History of Lettering Thoughts on lettering

‘Metalfounders who cast the slugs for Baskerville’s elegant type died paralysed with lead poisoning…’

So writes Robert Hughes [The Fatal Shore, 1988, Pan Books, p.21].* This got me thinking about the foundry process since, without the metal there is no type, and without type nothing else is possible. I turned to my books and scanned those lovely, ‘sanitised’ early prints of printing workshops.

Engraving by Abraham von Werdt (flourished 1640-80), taken from Printing To-day by John C Tarr. OUP, 1945, p.23.

They look so orderly, so clean, so hygienic. Then I turn again to Joseph Moxon and his Mechanick Exercises… [Dover Publications, NY, 1978, edited by Davis, H & Carter, H] which has sections Of setting up the Furnace and  Of making Metal [pp162-167].

Moxon describes in elaborate detail how the foundry is made and the type of ingredients used: ‘…for every three Pound of Iron, about five and twenty pounds of Lead‘. Moxon concludes: ‘Now (according to Custom) is Half a Pint of Sack mingled with Sallad Oil, provided for each Workman to Drink; intended for an Antidote against the Poisonous Fumes of the Antimony, and to restore the Spirits that so Violent a Fire and Hard Labour have exhausted’. There you are.

La grant danse macabre dated 1499 and printed in Lyon, purporting to be the earliest image of a printing workshop

It was an ugly job, and may well explain why those cadavers are inserted in the 1499 image of a printers office.

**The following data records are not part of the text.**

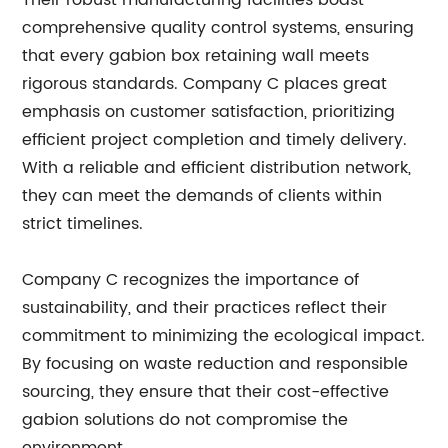
Their robust manufacturing facilities boast
comprehensive quality control systems, ensuring
that every gabion box retaining wall meets
rigorous standards. Company C places great
emphasis on customer satisfaction, prioritizing
efficient project completion and timely delivery.
With a reliable and efficient distribution network,
they can meet the demands of clients within
strict timelines.
Company C recognizes the importance of
sustainability, and their practices reflect their
commitment to minimizing the ecological impact.
By focusing on waste reduction and responsible
sourcing, they ensure that their cost-effective
gabion solutions do not compromise the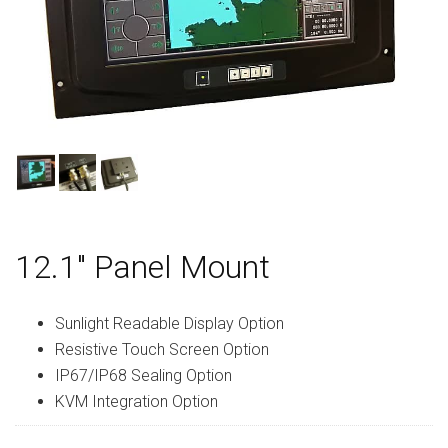
12.1″ Panel Mount
Sunlight Readable Display Option
Resistive Touch Screen Option
IP67/IP68 Sealing Option
KVM Integration Option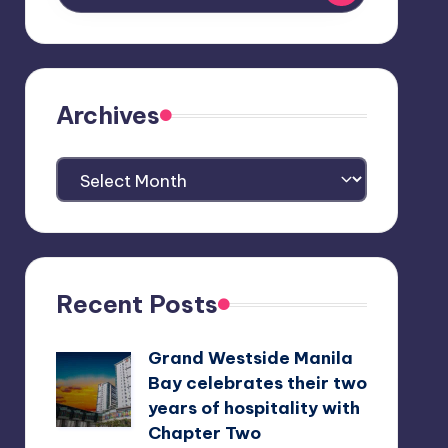
Archives
Archives
Recent Posts
Grand Westside Manila
Bay celebrates their two
years of hospitality with
Chapter Two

  • But there is no source given by Hughes to this statement. Does anyone know where he may have gleaned this information?
‘A caster at the furnace using a hand mould’. From Printing and the Mind of Man, 1963, being a catalogue of the Exhibition at the BM and Earls Court. This may be Sidney Squires of the OUP, who is shown in Moxon, p.406.
From back cover of the Printing and the Mind of Man catalogue, 1963.